Roentgen Medal 2017 for Henry Chapman
DESY scientist Henry Chapman will be awarded the Roentgen Medal by the city of Remscheid on Saturday, 8 April 2017. The town in which Wilhelm Conrad Roentgen was born has been presenting this award annually since 1951 to individuals who have made outstanding contributions towards improving and advancing the use of the radiation discovered by Roentgen. Henry Chapman, a Leading Scientist at DESY and professor at the University of Hamburg, has been awarded the Medal in recognition of his pioneering work on the application of X-ray lasers for determining the structure of biological macromolecules.
Henry Chapman is head of the department for Coherent X-Ray Imaging at the Center for Free-Electron Laser Science, jointly operated by DESY, the University of Hamburg and the Max Planck Society. Chapman’s team develops sophisticated new experimental techniques for making use of the excellent new opportunities offered by free-electron lasers (FEL). The X-ray pulses produced by these devices can be up to a billion times more intense and a thousand times shorter than those from conventional synchrotron radiation sources. The aim is to use the laser-like beams to see the structure and the dynamics of proteins and their complexes—the molecular machines of life. But doing so calls for entirely new equipment and methods of 3D imaging, such as X-ray holography and atomic-scale diffraction tomography.

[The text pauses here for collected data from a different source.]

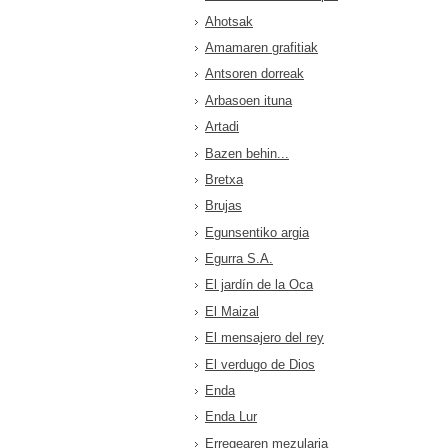
Ahotsak
Amamaren grafitiak
Antsoren dorreak
Arbasoen ituna
Artadi
Bazen behin...
Bretxa
Brujas
Egunsentiko argia
Egurra S.A.
El jardín de la Oca
El Maizal
El mensajero del rey
El verdugo de Dios
Enda
Enda Lur
Erregearen mezularia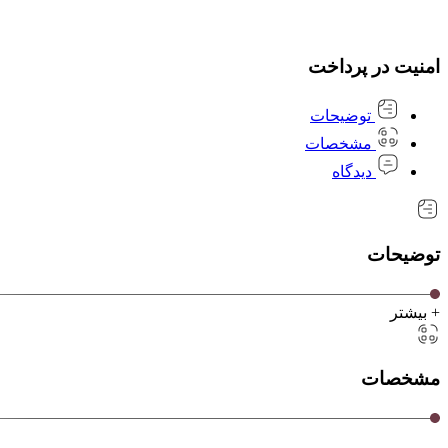
امنیت در پرداخت
توضیحات
مشخصات
دیدگاه
توضیحات
+ بیشتر
مشخصات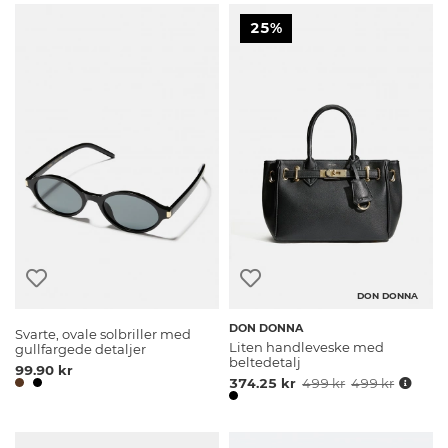
25%
DON DONNA
DON DONNA
Svarte, ovale solbriller med
Liten handleveske med
gullfargede detaljer
beltedetalj
99.90 kr
374.25 kr
499 kr
499 kr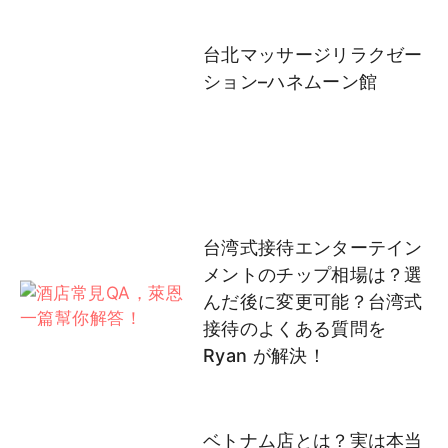
台北マッサージリラクゼー
ション–ハネムーン館
台湾式接待エンターテイン
メントのチップ相場は？選
んだ後に変更可能？台湾式
接待のよくある質問を
Ryan が解決！
ベトナム店とは？実は本当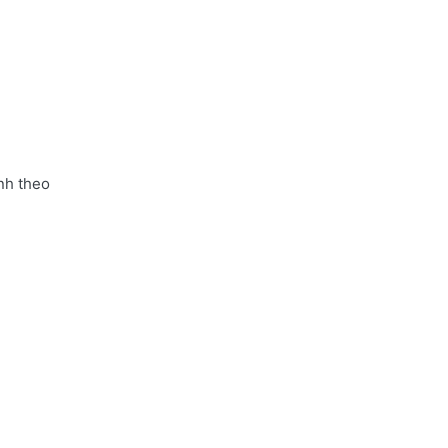
nh theo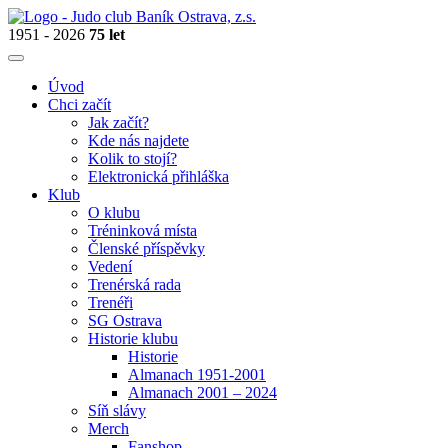
1951 - 2026
75 let
Úvod
Chci začít
Jak začít?
Kde nás najdete
Kolik to stojí?
Elektronická přihláška
Klub
O klubu
Tréninková místa
Členské příspěvky
Vedení
Trenérská rada
Trenéři
SG Ostrava
Historie klubu
Historie
Almanach 1951-2001
Almanach 2001 – 2024
Síň slávy
Merch
Fanshop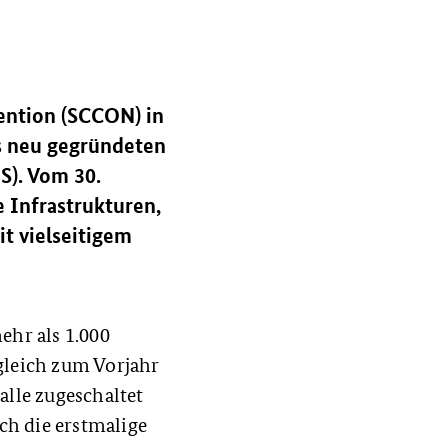
ention (SCCON) in
es neu gegründeten
S). Vom 30.
e Infrastrukturen,
t vielseitigem
hr als 1.000
gleich zum Vorjahr
alle zugeschaltet
ch die erstmalige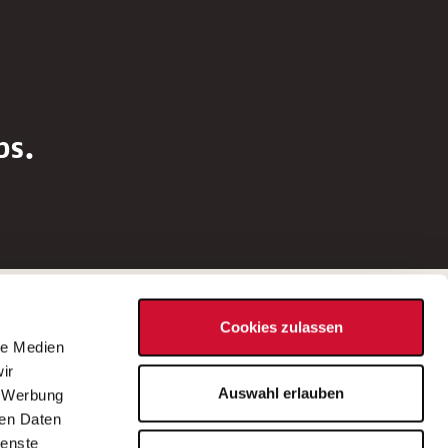
bs.
Social Media
Cookies zulassen
d
le Medien
rn
ir
Bei Fragen zu einer Stellenausschreibung
Auswahl erlauben
, Werbung
wenden Sie sich bitte an die*den in der
ren Daten
Stellenausschreibung genannte*n
ienste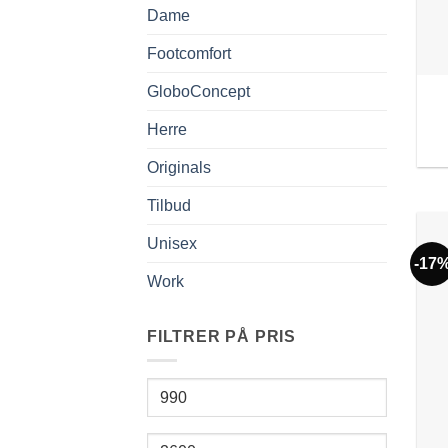
Dame
Footcomfort
GloboConcept
Herre
Originals
Tilbud
Unisex
-17
Work
FILTRER PÅ PRIS
Min.
pris
Makspris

Chapman carried out ground-breaking experiments at DESY’s free-electron laser FLASH and SLAC’s Linac Coherent Light Source LCLS in California. Among other things he showed that the short FEL pulses can provide atomic-scale images of the structure of nanocrystals before the crystals are destroyed by the radiation from the laser. This method called “diffraction before destruction” overcomes previous limitations to studying such materials with X-ray beams, and forms the basis for exploiting the full research potential of the new generation of X-ray lasers, such as the European XFEL, which is to go into operation this year. Chapman has already used the method, for example, to establish the structure of a parasitic protein, the enzyme cathepsin B, in the pathogen that causes tropical sleeping sickness.

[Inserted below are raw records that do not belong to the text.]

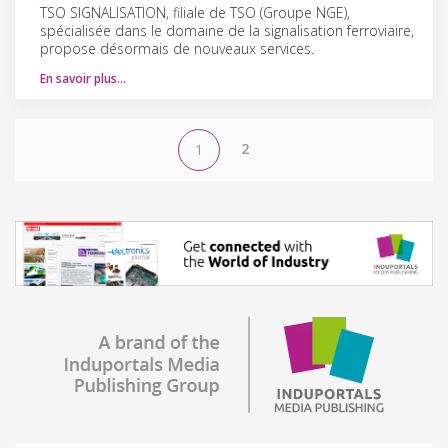
TSO SIGNALISATION, filiale de TSO (Groupe NGE),
spécialisée dans le domaine de la signalisation ferroviaire,
propose désormais de nouveaux services.
En savoir plus…
2
1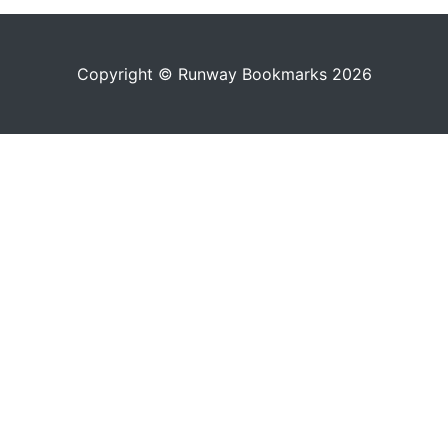
Copyright © Runway Bookmarks 2026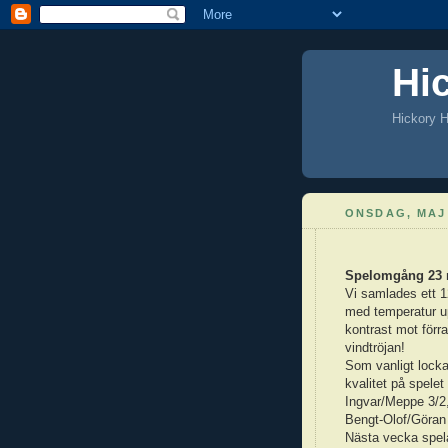
Hi
Hickory H
ONSDAG, MAJ 
Spelomgång 23 
Vi samlades ett 1
med temperatur up
kontrast mot förr
vindtröjan!
Som vanligt locka
kvalitet på spelet
Ingvar/Meppe 3/2,
Bengt-Olof/Göran 
Nästa vecka spel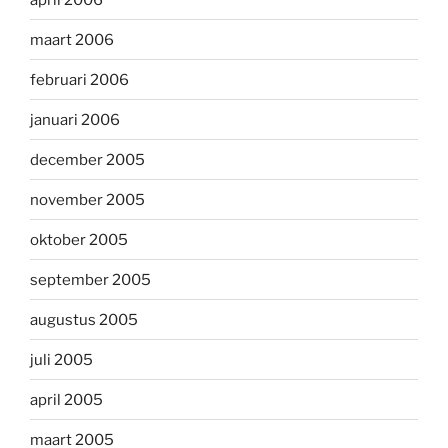
maart 2006
februari 2006
januari 2006
december 2005
november 2005
oktober 2005
september 2005
augustus 2005
juli 2005
april 2005
maart 2005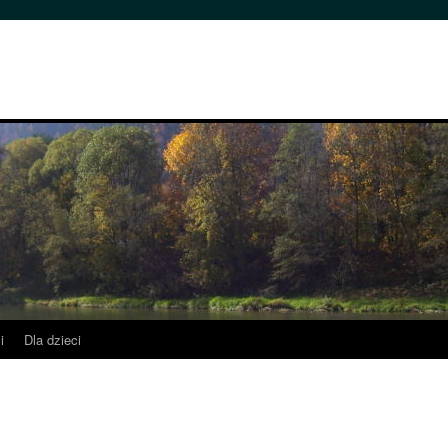
i
Dla dzieci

Another breakthrough achieved by Chapman was in the field of conventional X-ray crystallography: in 2016, he and his team discovered a method for deciphering the structure of complex biomolecules at high resolutions, without the need for the perfectly ordered crystals hitherto required. Contrary to the established wisdom, he showed that slightly disordered crystals, which are much easier to grow and prepare, actually give superior information for unravelling the structure of proteins.